**Exercise aim**
Identify and pull out each line of the entries in which "after" occurs.

━━━━━━━━━━━━━━━━━━━━

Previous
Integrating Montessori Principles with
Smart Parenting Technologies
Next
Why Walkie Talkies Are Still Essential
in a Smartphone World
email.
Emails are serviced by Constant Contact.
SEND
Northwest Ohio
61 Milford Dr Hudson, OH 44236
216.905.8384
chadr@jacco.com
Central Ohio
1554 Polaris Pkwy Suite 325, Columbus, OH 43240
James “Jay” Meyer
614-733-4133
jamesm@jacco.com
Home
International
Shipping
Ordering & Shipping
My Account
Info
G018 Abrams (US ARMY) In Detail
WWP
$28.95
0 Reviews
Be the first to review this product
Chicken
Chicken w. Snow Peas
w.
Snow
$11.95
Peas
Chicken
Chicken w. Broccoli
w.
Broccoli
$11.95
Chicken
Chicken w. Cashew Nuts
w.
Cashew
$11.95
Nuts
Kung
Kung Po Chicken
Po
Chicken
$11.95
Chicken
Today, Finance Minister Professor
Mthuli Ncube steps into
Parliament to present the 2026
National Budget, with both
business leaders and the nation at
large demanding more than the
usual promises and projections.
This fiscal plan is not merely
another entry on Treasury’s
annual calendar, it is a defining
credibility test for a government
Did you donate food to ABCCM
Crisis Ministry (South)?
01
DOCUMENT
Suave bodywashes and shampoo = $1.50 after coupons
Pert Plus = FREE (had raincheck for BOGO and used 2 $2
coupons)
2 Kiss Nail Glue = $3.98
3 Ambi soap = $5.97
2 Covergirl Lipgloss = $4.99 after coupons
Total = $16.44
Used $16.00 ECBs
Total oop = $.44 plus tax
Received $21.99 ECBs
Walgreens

━━━━━━━━━━━━━━━━━━━━

**Reply**
Suave bodywashes and shampoo = $1.50 after coupons
2 Covergirl Lipgloss = $4.99 after coupons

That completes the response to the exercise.